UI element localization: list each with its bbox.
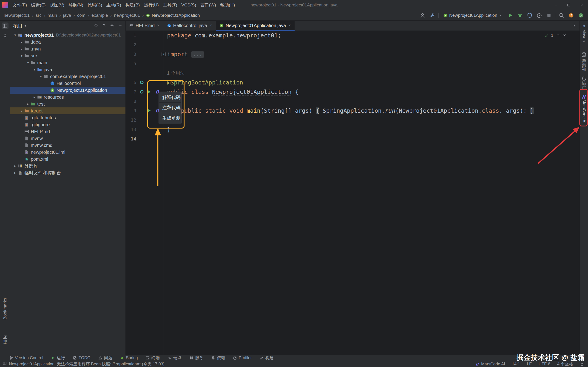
spring-bean-icon[interactable] — [139, 90, 144, 94]
stop-button[interactable] — [545, 12, 552, 19]
tree-item-newproject01application[interactable]: Newproject01Application — [10, 87, 125, 94]
tree-item-item-20[interactable]: ▸临时文件和控制台 — [10, 169, 125, 176]
tree-item-target[interactable]: ▸target — [10, 108, 125, 114]
commit-tool-button[interactable] — [2, 32, 9, 39]
ai-action-item-3[interactable]: 生成单测 — [159, 113, 181, 123]
toolwindow-button-item-1[interactable]: 运行 — [51, 355, 65, 361]
breadcrumb-item-com[interactable]: com — [77, 13, 86, 18]
breadcrumb-item-main[interactable]: main — [48, 13, 57, 18]
project-tool-button[interactable] — [2, 23, 9, 29]
inspection-widget[interactable]: 1 — [544, 33, 567, 38]
tool-tab-item-1[interactable]: 数据库 — [581, 59, 587, 71]
status-widget-lock-icon[interactable] — [580, 362, 584, 366]
breadcrumb-item-newproject01[interactable]: newproject01 — [114, 13, 140, 18]
hide-button[interactable] — [118, 23, 122, 28]
plugin-button[interactable] — [577, 12, 584, 19]
menu-item-n[interactable]: 导航(N) — [66, 0, 85, 10]
menu-item-r[interactable]: 重构(R) — [104, 0, 123, 10]
menu-item-c[interactable]: 代码(C) — [85, 0, 104, 10]
item-2-tool-button[interactable] — [581, 76, 587, 82]
tree-item-gitattributes[interactable]: .gitattributes — [10, 114, 125, 121]
ai-action-item-2[interactable]: 注释代码 — [159, 103, 181, 113]
chevron-right-icon[interactable]: ▸ — [19, 47, 24, 51]
tree-item-test[interactable]: ▸test — [10, 100, 125, 108]
chevron-right-icon[interactable]: ▸ — [19, 109, 24, 113]
close-icon[interactable]: × — [209, 23, 212, 28]
run-icon[interactable] — [147, 108, 151, 113]
menu-item-v[interactable]: 视图(V) — [48, 0, 66, 10]
locate-button[interactable] — [94, 23, 98, 28]
layout-icon[interactable] — [3, 361, 7, 367]
tree-item-resources[interactable]: ▸resources — [10, 94, 125, 100]
editor-tab-help-md[interactable]: HELP.md× — [126, 21, 163, 31]
toolwindow-button-item-3[interactable]: 问题 — [98, 355, 112, 361]
menu-item-w[interactable]: 窗口(W) — [198, 0, 218, 10]
spring-bean-icon[interactable] — [139, 80, 144, 85]
chevron-down-icon[interactable]: ▾ — [25, 61, 31, 65]
inspection-count[interactable]: 1 — [551, 33, 553, 38]
editor-tab-newproject01application-java[interactable]: Newproject01Application.java× — [216, 21, 294, 31]
editor-tab-hellocontrol-java[interactable]: CHellocontrol.java× — [163, 21, 216, 31]
search-button[interactable] — [558, 12, 565, 19]
tree-item-mvnw-cmd[interactable]: mvnw.cmd — [10, 142, 125, 149]
chevron-down-icon[interactable]: ▾ — [32, 67, 37, 72]
chevron-right-icon[interactable]: ▸ — [12, 164, 18, 168]
tree-item-gitignore[interactable]: .gitignore — [10, 121, 125, 128]
chevron-down-button[interactable] — [563, 33, 567, 38]
wrench-button[interactable] — [429, 12, 436, 19]
tool-tab-bookmarks[interactable]: Bookmarks — [2, 298, 8, 319]
chevron-right-icon[interactable]: ▸ — [25, 102, 31, 106]
status-widget-marscode-ai[interactable]: MarsCode AI — [476, 362, 505, 367]
chevron-right-icon[interactable]: ▸ — [12, 171, 18, 175]
menu-item-b[interactable]: 构建(B) — [123, 0, 142, 10]
minimize-button[interactable] — [549, 0, 562, 10]
tool-tab-marscode-ai[interactable]: MarsCode AI — [582, 100, 586, 124]
close-icon[interactable]: × — [157, 23, 160, 28]
tree-item-idea[interactable]: ▸.idea — [10, 39, 125, 45]
menu-item-u[interactable]: 运行(U) — [142, 0, 161, 10]
tool-tab-item-2[interactable]: 通知 — [581, 81, 587, 90]
user-button[interactable] — [419, 12, 426, 19]
maven-tool-button[interactable]: m — [581, 23, 587, 29]
run-configuration-select[interactable]: Newproject01Application — [441, 12, 504, 19]
tree-item-src[interactable]: ▾src — [10, 52, 125, 59]
toolwindow-button-spring[interactable]: Spring — [120, 356, 138, 360]
item-1-tool-button[interactable] — [581, 52, 587, 58]
usages-inlay-hint[interactable]: 1 个用法 — [167, 68, 185, 78]
fold-expand-icon[interactable]: + — [162, 52, 166, 56]
breadcrumb-item-newproject01application[interactable]: Newproject01Application — [146, 13, 200, 18]
tree-item-main[interactable]: ▾main — [10, 59, 125, 66]
menu-item-t[interactable]: 工具(T) — [161, 0, 179, 10]
chevron-down-icon[interactable]: ▾ — [38, 74, 44, 78]
toolwindow-button-item-7[interactable]: 服务 — [189, 355, 203, 361]
menu-item-vcs-s[interactable]: VCS(S) — [179, 0, 198, 10]
toolwindow-button-item-8[interactable]: 依赖 — [211, 355, 225, 361]
update-button[interactable] — [568, 12, 575, 19]
settings-button[interactable] — [110, 23, 114, 28]
tool-tab-structure[interactable]: 结构 — [2, 335, 8, 344]
chevron-right-icon[interactable]: ▸ — [32, 95, 37, 99]
toolwindow-button-item-6[interactable]: 端点 — [167, 355, 182, 361]
tree-item-help-md[interactable]: HELP.md — [10, 128, 125, 135]
toolwindow-button-todo[interactable]: TODO — [73, 356, 91, 360]
check-icon[interactable] — [544, 33, 548, 38]
debug-button[interactable] — [517, 12, 523, 19]
chevron-right-icon[interactable]: ▸ — [19, 40, 24, 44]
caret-down-icon[interactable]: ▾ — [25, 24, 26, 27]
toolwindow-button-profiler[interactable]: Profiler — [233, 356, 252, 360]
toolwindow-button-item-5[interactable]: 终端 — [146, 355, 160, 361]
run-icon[interactable] — [147, 90, 151, 94]
tree-item-item-19[interactable]: ▸外部库 — [10, 162, 125, 169]
tree-item-hellocontrol[interactable]: CHellocontrol — [10, 80, 125, 87]
code-area[interactable]: package com.example.newproject01;import … — [167, 31, 579, 355]
breadcrumb-item-java[interactable]: java — [63, 13, 71, 18]
profiler-button[interactable] — [536, 12, 543, 19]
tree-item-mvn[interactable]: ▸.mvn — [10, 45, 125, 52]
run-button[interactable] — [507, 12, 514, 19]
chevron-down-icon[interactable]: ▾ — [19, 54, 24, 58]
coverage-button[interactable] — [526, 12, 533, 19]
toolwindow-button-version-control[interactable]: Version Control — [9, 356, 43, 360]
menu-item-f[interactable]: 文件(F) — [11, 0, 29, 10]
tree-item-java[interactable]: ▾java — [10, 66, 125, 73]
tree-item-mvnw[interactable]: mvnw — [10, 135, 125, 142]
********
→ Task requirements
Line by line and exactly, write out the material above. Skip the pictures.

→ Task solution
UI element localization: list each with its bbox.
spring-bean-icon[interactable] — [139, 90, 144, 94]
stop-button[interactable] — [545, 12, 552, 19]
tree-item-newproject01application[interactable]: Newproject01Application — [10, 87, 125, 94]
tree-item-item-20[interactable]: ▸临时文件和控制台 — [10, 169, 125, 176]
tree-item-target[interactable]: ▸target — [10, 108, 125, 114]
commit-tool-button[interactable] — [2, 32, 9, 39]
ai-action-item-3[interactable]: 生成单测 — [159, 113, 181, 123]
toolwindow-button-item-1[interactable]: 运行 — [51, 355, 65, 361]
breadcrumb-item-com[interactable]: com — [77, 13, 86, 18]
breadcrumb-item-main[interactable]: main — [48, 13, 57, 18]
project-tool-button[interactable] — [2, 23, 9, 29]
inspection-widget[interactable]: 1 — [544, 33, 567, 38]
tool-tab-item-1[interactable]: 数据库 — [581, 59, 587, 71]
status-widget-lock-icon[interactable] — [580, 362, 584, 366]
breadcrumb-item-newproject01[interactable]: newproject01 — [114, 13, 140, 18]
hide-button[interactable] — [118, 23, 122, 28]
plugin-button[interactable] — [577, 12, 584, 19]
menu-item-n[interactable]: 导航(N) — [66, 0, 85, 10]
menu-item-r[interactable]: 重构(R) — [104, 0, 123, 10]
menu-item-c[interactable]: 代码(C) — [85, 0, 104, 10]
item-2-tool-button[interactable] — [581, 76, 587, 82]
tree-item-gitattributes[interactable]: .gitattributes — [10, 114, 125, 121]
ai-action-item-2[interactable]: 注释代码 — [159, 103, 181, 113]
chevron-right-icon[interactable]: ▸ — [19, 47, 24, 51]
tree-item-test[interactable]: ▸test — [10, 100, 125, 108]
chevron-right-icon[interactable]: ▸ — [19, 109, 24, 113]
close-icon[interactable]: × — [209, 23, 212, 28]
run-icon[interactable] — [147, 108, 151, 113]
menu-item-v[interactable]: 视图(V) — [48, 0, 66, 10]
locate-button[interactable] — [94, 23, 98, 28]
layout-icon[interactable] — [3, 361, 7, 367]
tree-item-resources[interactable]: ▸resources — [10, 94, 125, 100]
editor-tab-help-md[interactable]: HELP.md× — [126, 21, 163, 31]
toolwindow-button-item-3[interactable]: 问题 — [98, 355, 112, 361]
menu-item-w[interactable]: 窗口(W) — [198, 0, 218, 10]
spring-bean-icon[interactable] — [139, 80, 144, 85]
chevron-down-icon[interactable]: ▾ — [25, 61, 31, 65]
inspection-count[interactable]: 1 — [551, 33, 553, 38]
editor-tab-newproject01application-java[interactable]: Newproject01Application.java× — [216, 21, 294, 31]
editor-tab-hellocontrol-java[interactable]: CHellocontrol.java× — [163, 21, 216, 31]
search-button[interactable] — [558, 12, 565, 19]
tree-item-mvnw-cmd[interactable]: mvnw.cmd — [10, 142, 125, 149]
chevron-down-icon[interactable]: ▾ — [32, 67, 37, 72]
chevron-right-icon[interactable]: ▸ — [12, 164, 18, 168]
tree-item-gitignore[interactable]: .gitignore — [10, 121, 125, 128]
chevron-down-button[interactable] — [563, 33, 567, 38]
wrench-button[interactable] — [429, 12, 436, 19]
tool-tab-bookmarks[interactable]: Bookmarks — [2, 298, 8, 319]
chevron-right-icon[interactable]: ▸ — [25, 102, 31, 106]
status-widget-marscode-ai[interactable]: MarsCode AI — [476, 362, 505, 367]
chevron-right-icon[interactable]: ▸ — [12, 171, 18, 175]
menu-item-b[interactable]: 构建(B) — [123, 0, 142, 10]
minimize-button[interactable] — [549, 0, 562, 10]
tool-tab-marscode-ai[interactable]: MarsCode AI — [582, 100, 586, 124]
close-icon[interactable]: × — [157, 23, 160, 28]
tree-item-idea[interactable]: ▸.idea — [10, 39, 125, 45]
menu-item-u[interactable]: 运行(U) — [142, 0, 161, 10]
tool-tab-item-2[interactable]: 通知 — [581, 81, 587, 90]
user-button[interactable] — [419, 12, 426, 19]
maven-tool-button[interactable]: m — [581, 23, 587, 29]
run-configuration-select[interactable]: Newproject01Application — [441, 12, 504, 19]
tree-item-src[interactable]: ▾src — [10, 52, 125, 59]
toolwindow-button-spring[interactable]: Spring — [120, 356, 138, 360]
item-1-tool-button[interactable] — [581, 52, 587, 58]
usages-inlay-hint[interactable]: 1 个用法 — [167, 68, 185, 78]
fold-expand-icon[interactable]: + — [162, 52, 166, 56]
breadcrumb-item-newproject01application[interactable]: Newproject01Application — [146, 13, 200, 18]
tree-item-main[interactable]: ▾main — [10, 59, 125, 66]
menu-item-t[interactable]: 工具(T) — [161, 0, 179, 10]
chevron-down-icon[interactable]: ▾ — [38, 74, 44, 78]
toolwindow-button-item-7[interactable]: 服务 — [189, 355, 203, 361]
menu-item-vcs-s[interactable]: VCS(S) — [179, 0, 198, 10]
toolwindow-button-item-8[interactable]: 依赖 — [211, 355, 225, 361]
update-button[interactable] — [568, 12, 575, 19]
settings-button[interactable] — [110, 23, 114, 28]
tool-tab-structure[interactable]: 结构 — [2, 335, 8, 344]
chevron-right-icon[interactable]: ▸ — [32, 95, 37, 99]
toolwindow-button-item-6[interactable]: 端点 — [167, 355, 182, 361]
tree-item-help-md[interactable]: HELP.md — [10, 128, 125, 135]
toolwindow-button-todo[interactable]: TODO — [73, 356, 91, 360]
check-icon[interactable] — [544, 33, 548, 38]
debug-button[interactable] — [517, 12, 523, 19]
chevron-right-icon[interactable]: ▸ — [19, 40, 24, 44]
caret-down-icon[interactable]: ▾ — [25, 24, 26, 27]
toolwindow-button-profiler[interactable]: Profiler — [233, 356, 252, 360]
toolwindow-button-item-5[interactable]: 终端 — [146, 355, 160, 361]
run-icon[interactable] — [147, 90, 151, 94]
tree-item-item-19[interactable]: ▸外部库 — [10, 162, 125, 169]
tree-item-hellocontrol[interactable]: CHellocontrol — [10, 80, 125, 87]
code-area[interactable]: package com.example.newproject01;import … — [167, 31, 579, 355]
breadcrumb-item-java[interactable]: java — [63, 13, 71, 18]
profiler-button[interactable] — [536, 12, 543, 19]
tree-item-mvn[interactable]: ▸.mvn — [10, 45, 125, 52]
run-button[interactable] — [507, 12, 514, 19]
chevron-down-icon[interactable]: ▾ — [19, 54, 24, 58]
coverage-button[interactable] — [526, 12, 533, 19]
toolwindow-button-version-control[interactable]: Version Control — [9, 356, 43, 360]
menu-item-f[interactable]: 文件(F) — [11, 0, 29, 10]
tree-item-java[interactable]: ▾java — [10, 66, 125, 73]
tree-item-mvnw[interactable]: mvnw — [10, 135, 125, 142]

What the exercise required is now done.